Ao final de sua Oração, ele diz: “Dá-me um espírito puro – para que eu Te possa ver! / Dá-me um espírito humilde – para que eu Te possa ouvir! / Dá-me um espírito amoroso – para que eu Te possa servir! / Dá-me um espírito fiel – para que eu possa permanecer em Ti”!

Outra Oração, intitulada “Em Tuas Mãos”, publicada no citado livro, é de Robert Kennedy, encontrada no bolso do seu paletó, no dia em que foi assassinado (06-06-1968): “Em Tuas mãos, ó Deus, eu me abandono. / Vira e revira esta argila, como o barro na mão do oleiro. / Dá-lhe forma e depois, se quiseres, / esmigalha-a, como se esmigalhou a vida de John, meu irmão. / Pede, ordena! Que queres que eu faça? / Elogiado e humilhado, perseguido e incompreendido, / caluniado e consolado, sofredor e inútil para tudo, / não me resta senão dizer a exemplo de Tua Mãe: / “Faça-se em mim segundo a Tua palavra”. / Dá-me o amor por excelência, o amor da cruz; / não o da cruz heroica que poderia nutrir o amor-próprio, / mas o da cruz vulgar, que carrego com repugnância, / daquela que se encontra cada dia na contradição, / no esquecimento, no insucesso, nos falsos juízos, / na frieza, nas recusas e nos desprezos dos outros, / no mal-estar e nos defeitos do corpo, / nas trevas da mente, na aridez e no silêncio do coração. / Então, somente Tu saberás que te amo, / embora eu mesmo nada saiba. / Mas isto basta”!

Voltando a Thomas Morus, mesmo preso, o Chanceler da Inglaterra soube manter a alegria e se apoiava na oração. Em uma das cartas que escreveu a sua filha, o santo a consola enquanto estava na prisão. “Está, pois, tranquila, minha filha, e não te preocupes comigo, seja o que for que me aconteça neste mundo. Não pode acontecer nada que Deus não tenha querido. Ora, tudo o que ele quer, por pior que possa parecer-nos, é o que há de melhor para nós”.

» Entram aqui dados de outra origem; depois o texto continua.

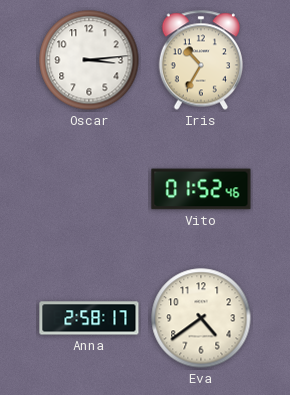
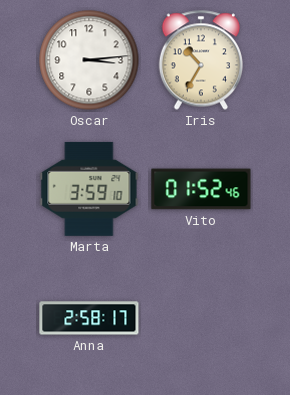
Marta: none -> 3:59
Eva: 4:39 -> none
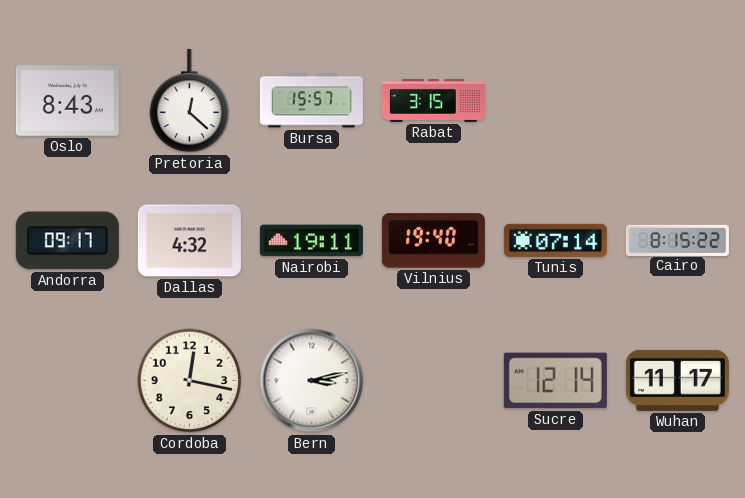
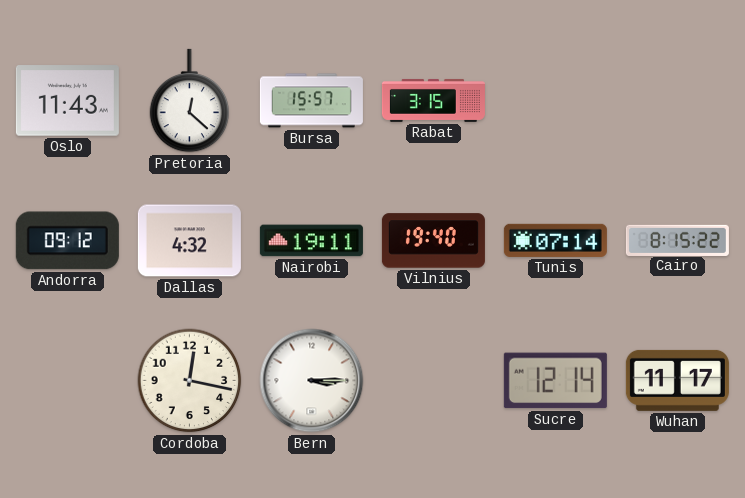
Oslo: 8:43 -> 11:43
Andorra: 09:17 -> 09:12
Bern: 3:13 -> 3:15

Em algum momento, o Papa Francisco partilhou os benefícios da oração diária de São Thomas Morus: “O apóstolo deve esforçar-se por ser uma pessoa educada, serena, entusiasta e alegre, que transmite alegria onde quer que esteja. Um coração cheio de Deus é um coração feliz que irradia e contagia de alegria os que o rodeiam: vê-se a olho nu. Portanto, não percamos aquele espírito alegre, cheio de humor, e até autoirônico, que nos torna pessoas afáveis, mesmo em situações difíceis. Quanto bem faz uma boa dose de humor! Far-nos-á bem recitar com frequência a oração de São Thomas Morus: repito-a todos os dias, funciona para mim”.

Eis, pois, a “Oração do bom humor”: “Senhor, dai-me uma boa digestão, / mas também algo para digerir. / Concede-me a saúde do corpo, / com o bom humor necessário para mantê-la. / Dai-me, Senhor, uma alma simples, / que saiba aproveitar tudo o que é bom e puro / para que não se assuste diante do pecado, / mas encontre o modo de colocar de novo as coisas em ordem. / Concede-me uma alma que não conheça o tédio, / as murmurações, suspiros e lamentos, / e não permitais que eu sofra excessivamente / por esse ser tão dominante que chama “Eu”. / Dai-me, Senhor, senso de humor! / Concede-me a graça de compreender as piadas, / para que conheça na vida um pouco de alegria
e possa comunicá-la aos demais. / Amém”.